3. Make a list of the people you spoke to
Make a list of who you spoke to, what they do, and what sector they’re in. It could also be helpful to make a quick summary after the call of the things you spoke about. That way, if you have questions in the future, you know how you can draw from your network in the most efficient way possible.
4. Follow-up with a thank you
Nobody owes us anything. I’ve been very lucky to have received advice from some amazing people who have kindly taken the time to help me, and I likewise do the same for anyone who reaches out to me. That being said, this generosity is not something to be taken for granted. People are busy. So when someone gives you their time, take a few minutes to write a simple thank-you email in response.
5. Follow-up periodically with your long-term contacts
You will see from your interactions with people that a lot of your contacts will be worth staying in touch with. Maybe you’ve hit it off on a personal level, or you’re interested in their work and want to keep up-to-date on their future projects, or they work in an industry that you might want to consider in the future.
Whatever the reason, remember to follow up with these people every once in a while. I like to connect with people on LinkedIn after a call. That way I can stay in touch by commenting on their posts or congratulating them on their milestones. You can do whatever works for you; it can be as simple as making a note on your calendar or setting a reminder on your phone. You don’t need to say much; just ask how they’re doing.
6. Think of a way you could help them
As I mentioned above, you want this relationship to be as mutual as possible. You want them to know that they can reach out to you, too, if ever they need anything. One way to let them know is by simply telling them that they can reach out to you whenever they need to. But sometimes actions speak louder than words. Show them that you’re eager to give something back. Recommend a book, a podcast, an article; it’s just about showing intention.

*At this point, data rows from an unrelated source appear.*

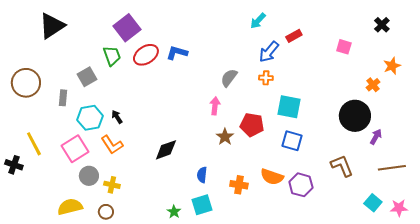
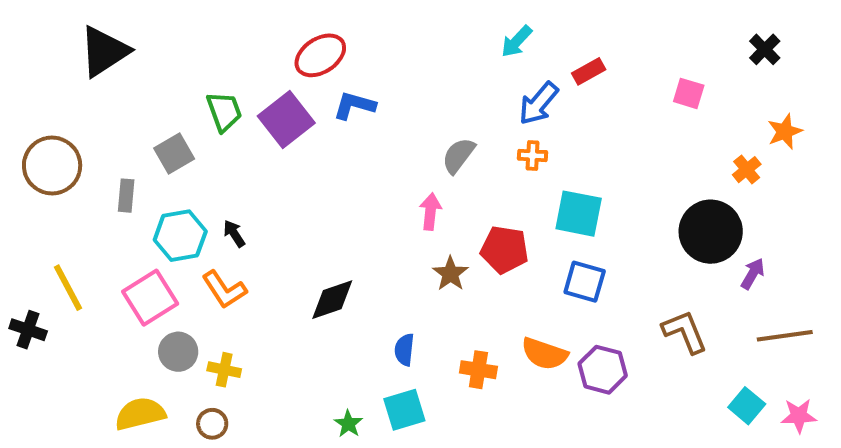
purple square: (127, 28) -> (286, 119), moved
red ellipse: (146, 55) -> (320, 55), moved

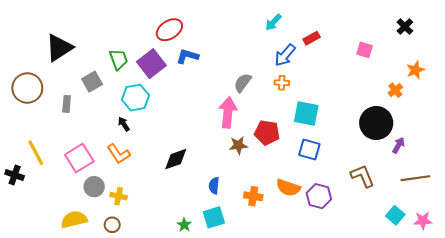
black triangle: (104, 51) -> (59, 48), moved
pink arrow: (430, 212) -> (228, 112), size x1.6
cyan hexagon: (180, 236) -> (135, 98), moved
brown star: (450, 274) -> (238, 145), turned 30

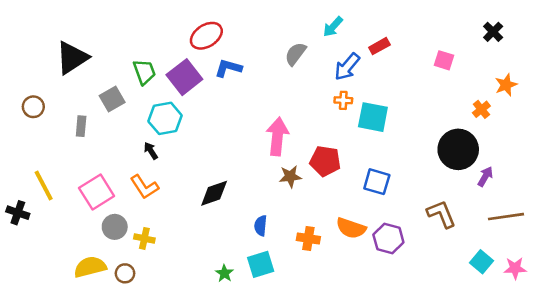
gray semicircle: (243, 83) -> (295, 54), moved
brown circle: (27, 88) -> (33, 107), size x0.6
cyan square: (306, 113) -> (373, 117), moved
brown circle: (112, 225) -> (125, 273), moved

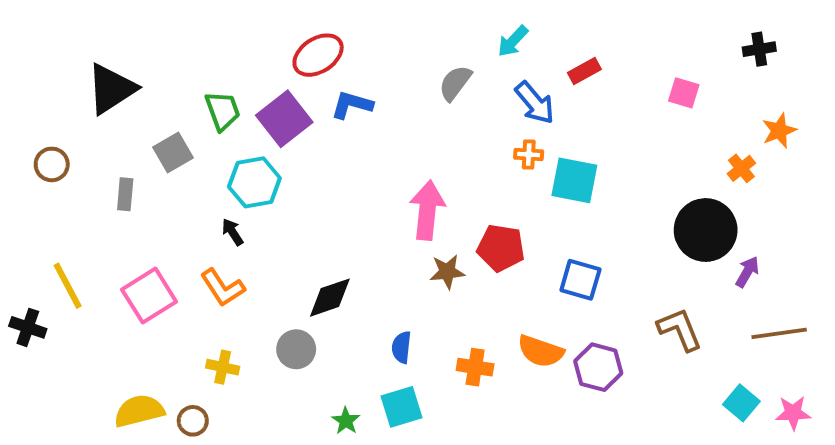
black cross: (493, 32) -> (759, 49), turned 36
blue arrow: (347, 67) -> (535, 103), turned -80
gray circle: (115, 227) -> (296, 349), moved

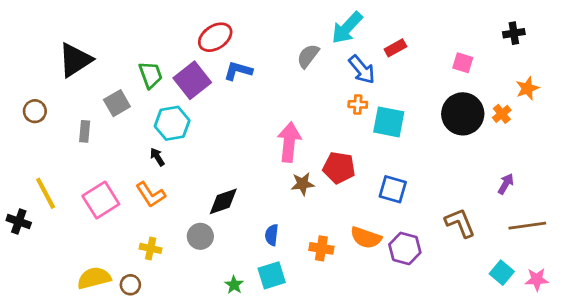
cyan arrow: (513, 41) -> (347, 28), size x1.5
black circle: (706, 230) -> (463, 114), moved

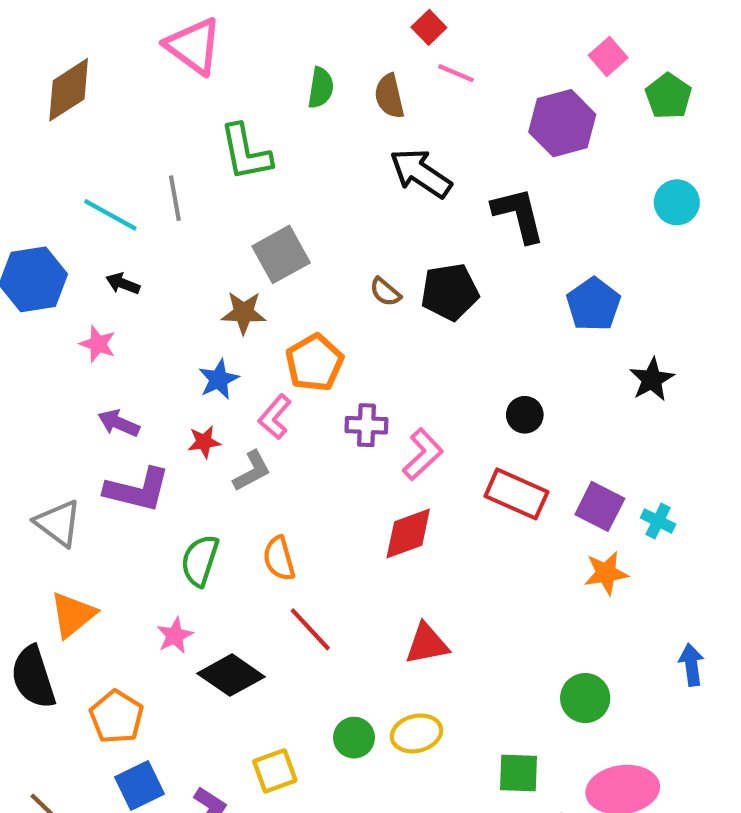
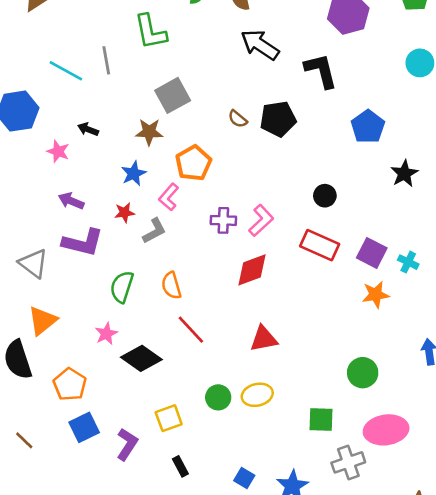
black arrow: (123, 284) -> (88, 129), moved
purple cross: (366, 425) -> (223, 220), moved

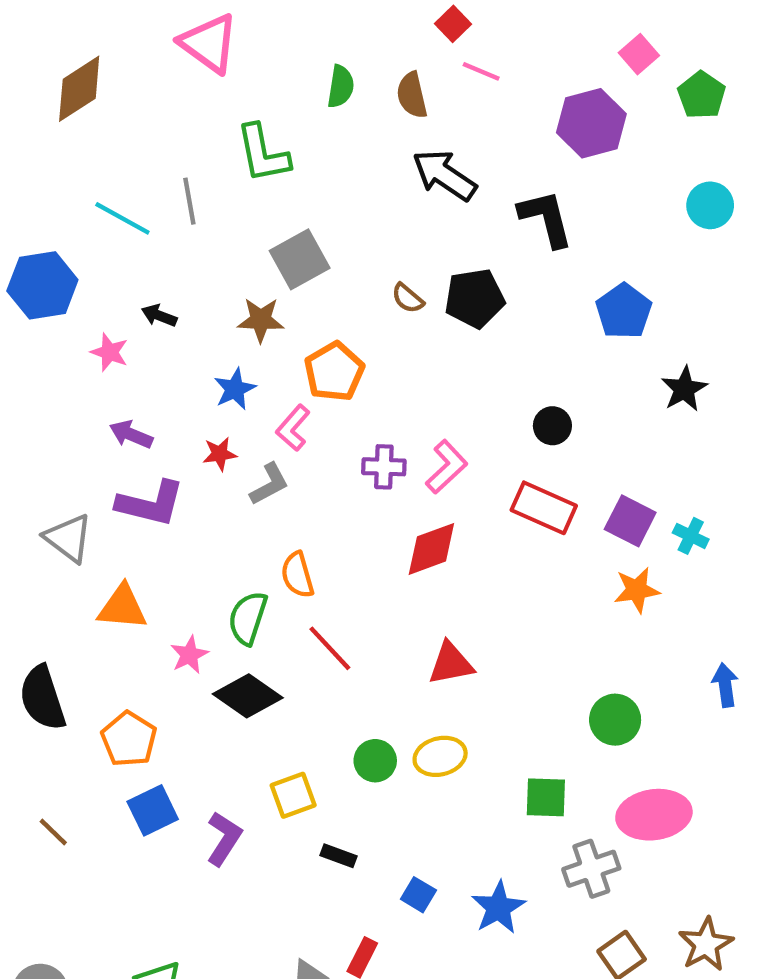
green semicircle: (122, 287) -> (248, 618), moved
orange triangle: (42, 321) -> (122, 607), moved, turned 44
black rectangle: (180, 466) -> (338, 856), moved, turned -42

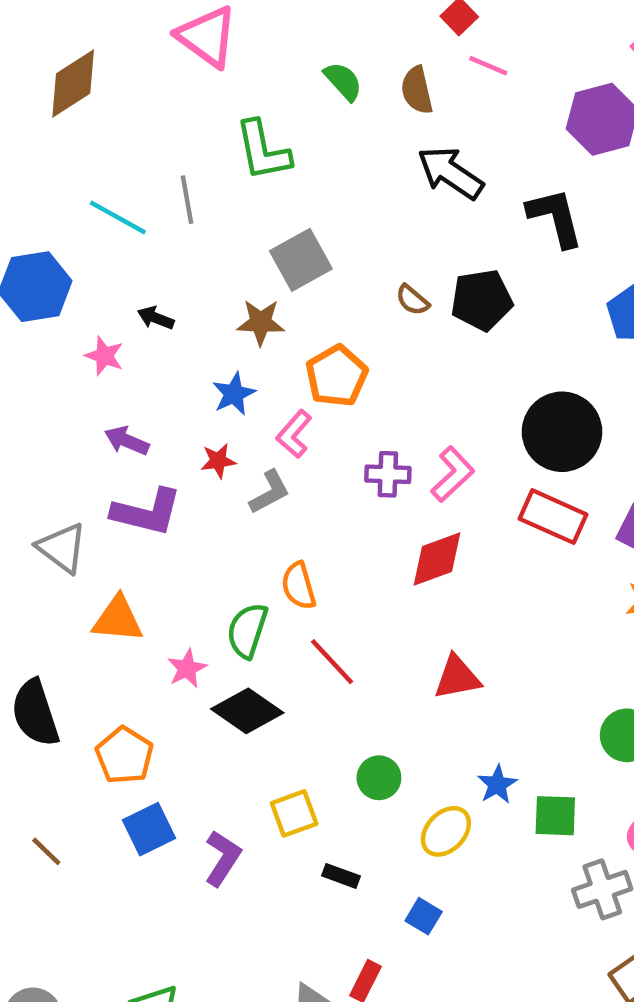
green semicircle: (341, 87) -> (343, 81), turned -51
black circle: (552, 426) -> (562, 432), size x2.0
yellow ellipse: (440, 756) -> (446, 831), moved, turned -33
blue star: (498, 908) -> (497, 784), moved, size x0.7

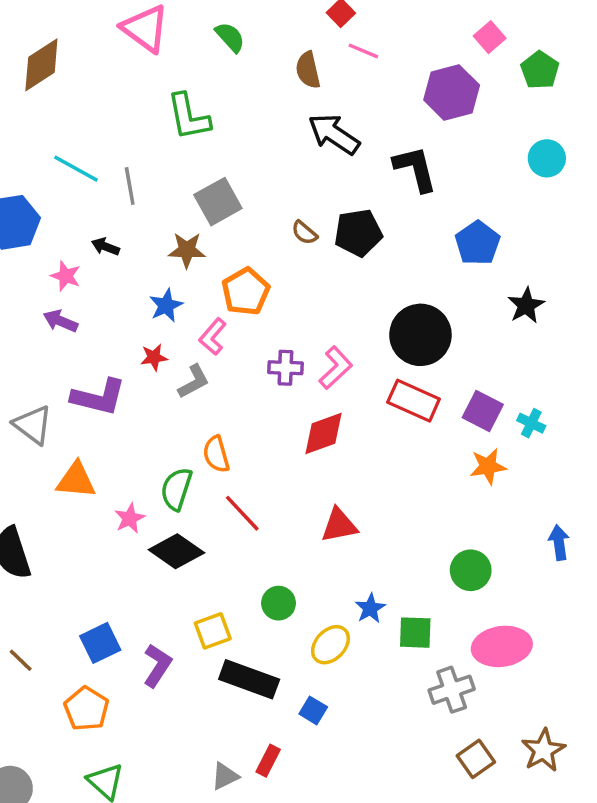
green semicircle: (343, 81) -> (230, 37), moved
gray line: (187, 200) -> (130, 186), moved
purple arrow: (127, 441) -> (60, 321), moved
orange pentagon: (124, 755) -> (86, 709), moved
black rectangle: (341, 876) -> (249, 679), size x2.0

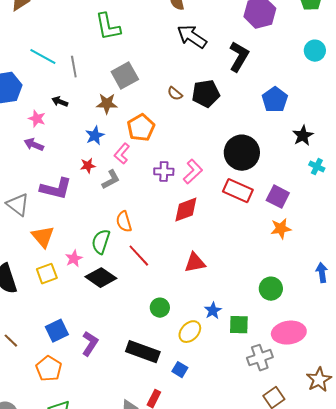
black L-shape: (415, 169) -> (239, 57), turned 44
cyan cross: (531, 423) -> (317, 167), moved
orange triangle: (76, 480) -> (43, 237), turned 45
yellow square: (213, 631) -> (47, 274), moved
brown star: (543, 750) -> (319, 380), moved

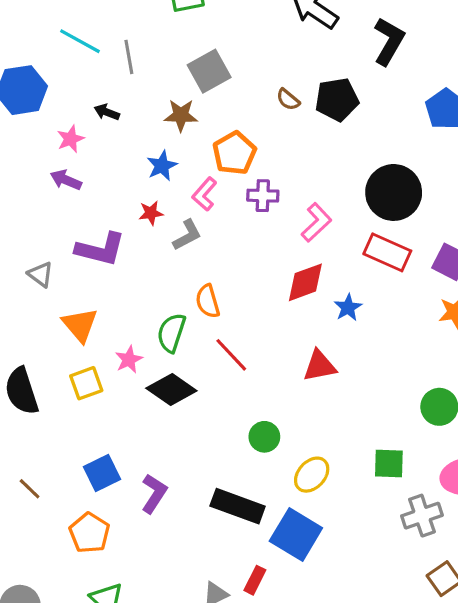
pink star: (37, 119) -> (71, 139), turned 30
purple cross: (164, 172) -> (263, 196), moved
gray triangle: (18, 205) -> (41, 274), size x0.7
blue star: (213, 311) -> (348, 308), moved
blue square: (180, 370) -> (296, 534), size x2.0

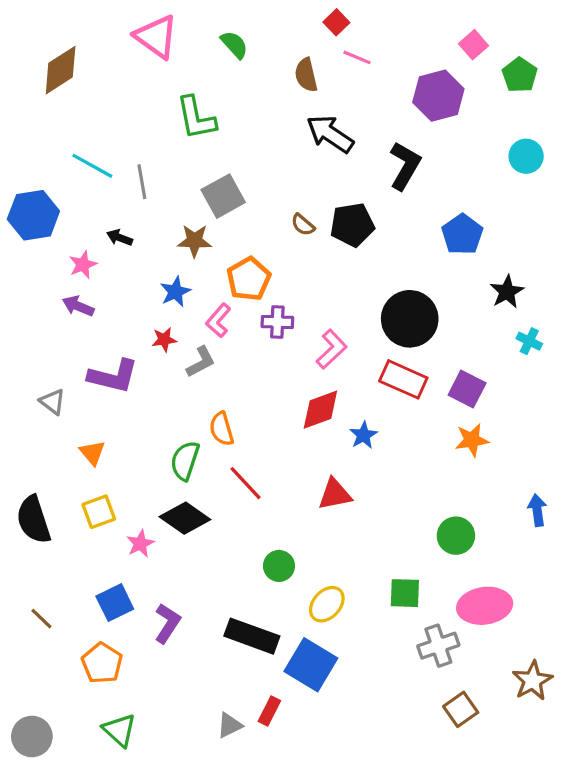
orange triangle: (80, 325) -> (92, 453), size x0.7
pink star: (129, 360) -> (140, 544), moved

The term ‘networking’ can appear to be more daunting than it is. Whether you know it or not, you’ve been doing it your whole life. Every time you asked someone a question or listened to someone else’s experience, you were networking.
If the prospect of reaching out to strangers is too much to handle right now, start slow. Reach out to friends and family friends; ask them questions about their careers and interests. Then gradually begin to ask whether they have any connections that could help; start with friends of friends and build from there.
But if you do feel ready to go for it and reach out to a stranger, just know that most people want to help. So go for it!